### Source data
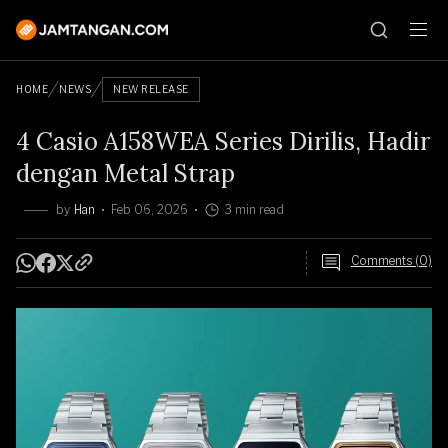
HOME
NEWS
NEW RELEASE
4 Casio A158WEA Series Dirilis, Hadir
dengan Metal Strap
by
Han
Feb 06, 2026
3 min read
Comments (0)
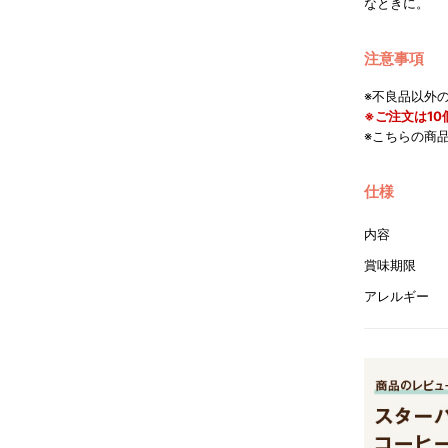
なときに。
注意事項
※不良品以外
※ご注文は1
※こちらの商
仕様
内容
賞味期限
アレルギー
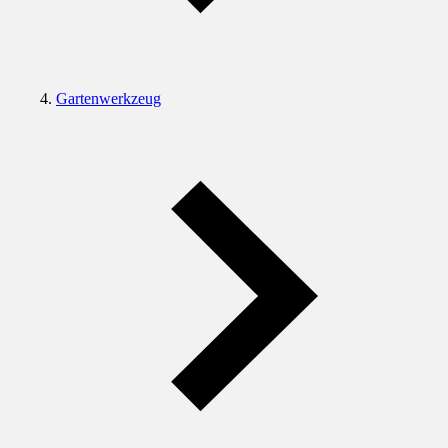
Gartenwerkzeug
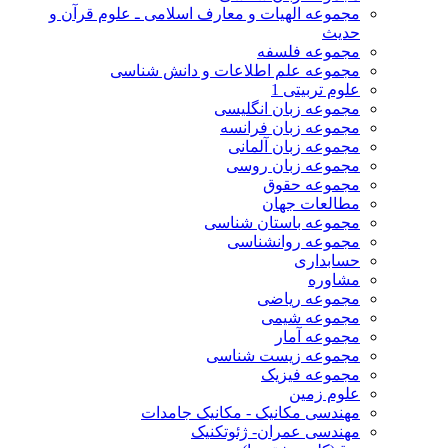
مجموعه الهیات و معارف اسلامی ـ علوم قرآن و
حدیث
مجموعه فلسفه
مجموعه علم اطلاعات و دانش شناسی
علوم تربیتی 1
مجموعه زبان انگلیسی
مجموعه زبان فرانسه
مجموعه زبان آلمانی
مجموعه زبان روسی
مجموعه حقوق
مطالعات جهان
مجموعه باستان شناسی
مجموعه روانشناسی
حسابداری
مشاوره
مجموعه ریاضی
مجموعه شیمی
مجموعه آمار
مجموعه زیست شناسی
مجموعه فیزیک
علوم زمین
مهندسی مکانیک - مکانیک جامدات
مهندسی عمران- ژئوتکنیک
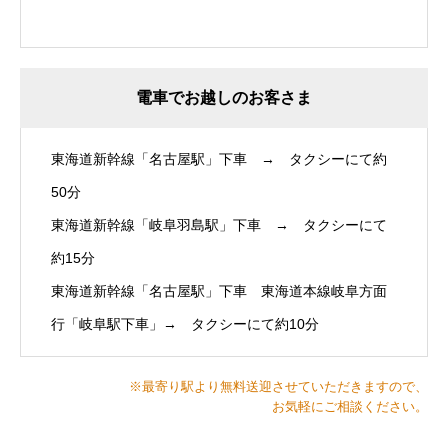
電車でお越しのお客さま
東海道新幹線「名古屋駅」下車 → タクシーにて約
50分
東海道新幹線「岐阜羽島駅」下車 → タクシーにて
約15分
東海道新幹線「名古屋駅」下車 東海道本線岐阜方面
行「岐阜駅下車」→ タクシーにて約10分
※最寄り駅より無料送迎させていただきますので、
お気軽にご相談ください。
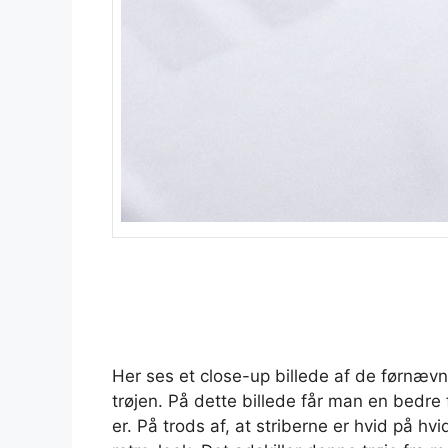
Her ses et close-up billede af de førnævnte
trøjen. På dette billede får man en bedre 
er. På trods af, at striberne er hvid på hv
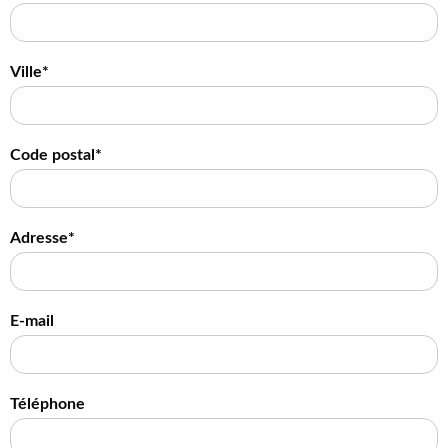
Ville*
Code postal*
Adresse*
E-mail
Téléphone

### Aim of the task
Return every line of the records in which the word "東海道新幹線" is found.

### Reply to the exercise
東海道新幹線「名古屋駅」下車 → タクシーにて約
東海道新幹線「岐阜羽島駅」下車 → タクシーにて
東海道新幹線「名古屋駅」下車 東海道本線岐阜方面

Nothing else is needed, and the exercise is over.